Sentimental Sunday: Life on South Luella Avenue

I was just turning four years old in 1959, when our family moved to a two-flat brown brick home owned by my maternal grandparents at 7123 South Luella Avenue in Chicago.

 

We moved into this home on Chicago’s South Side in 1959.
This photo shows it as it looked a few years ago.

My Nana and Baba, Alice (McGinnis) and Ralph Schiavon, lived in the upper flat and we lived in the lower one. Our dwellings were connected by two sets of stairways, one in the foyer of the house and the other at rear side door. There was a small crescent-shaped telephone table in the enclosed entrance.  A black rotary phone sat on top, while a thick volume of the Chicago Telephone Directory rested in a cubbyhole made just for it.  To my young eyes, it was just the right place for a small girl to sit on the bench with a book and read in peace, with no little sisters to bother her.

My first memory of our house is of a bright yellow and green swing set and slide and a matching sandbox in the backyard.  When we moved in, I thought the set was my birthday present, but I think it was just coincidence. Nana and Baba had bought it to make my sisters and me feel welcome.

Not long after we arrived, they also bought us a child-size Swiss-made surrey with a fringe on top. It was a miniature version of the surrey in the 1955 movie, Oklahoma! and had two black leather bench seats and a red and white striped canopy.  We took turns pedaling and steering it, most of the time “driving” down the sidewalk on Luella Avenue. Sometimes our parents took all of us on longer excursions to the lake, pushing the surrey when our legs got tired.

My mother, Joan (Schiavon) Huesca, pushing my
little sister and me down the driveway on my tricycle,
Chicago, 1959.

We quickly made friends with the other children on the block.  Arne and Renelva Schairer and their (then) five children lived on one side of our house, and Joe and Mary Lee Hanlon and their son Jimmy lived on the other side. We spent our days outside, moving from one house to another like a little swarm of bees, riding our tricycles up and down the long driveways, playing dolls, catching bugs, and building castles in the sandbox with our playmates.

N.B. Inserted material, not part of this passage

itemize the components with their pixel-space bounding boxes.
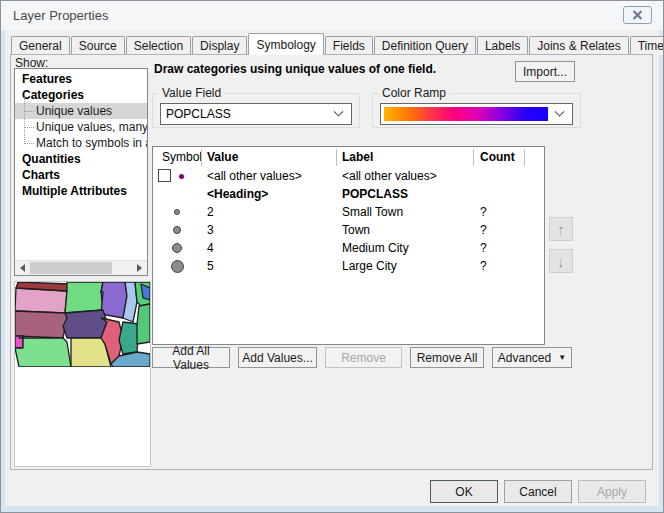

Our family loved parades. Whenever we got home from the city parades on Decoration Day (now known as Memorial Day), Flag Day, and Independence Day, my sisters and I could not wait to decorate our tricycles and the surrey. Armed with child-size American flags and Uncle Sam hats and blowing party horns and banging makeshift drums, we joined our neighbors and marched up and down the sidewalk, singing “Yankee Doodle Dandy,” “My Country ‘Tis of Thee,” and “God Bless America,” as our parents sat nearby to watch.

Our block was lined with stately homes. Near the corner was a large house with a stone facade that to us looked like a castle.  Someone told us it had a ballroom upstairs, so we figured it belonged to royalty of some kind.  I used to walk past the house on my way to school every day, and I never passed the house without gazing in awe at the second floor and picturing the majestic waltzes that must be taking place there.

 
A widow named Emily Scheurer lived alone two doors down from us in a fairy-tale Tudor-style house. The other kids were afraid of her and thought she was a witch, and we used to run past her house as fast as we could. When I was about five years old, the witch invited me into her house for a piece of apple pie she had just made.  Though I didn’t want to go inside, I wanted to be polite.  I entered the house gingerly, sure I was marching to my doom, like the fairy tales I liked so much.  My friends thought that was the last they would see of me. 

 

As I am here to tell the tale, it should be no surprise that I ate the pie, liked it, and survived. The real twist to the tale would come several years later after my Nana died and my Baba married the witch…er, Mrs. Scheurer.  She must have been a nice lady, after all.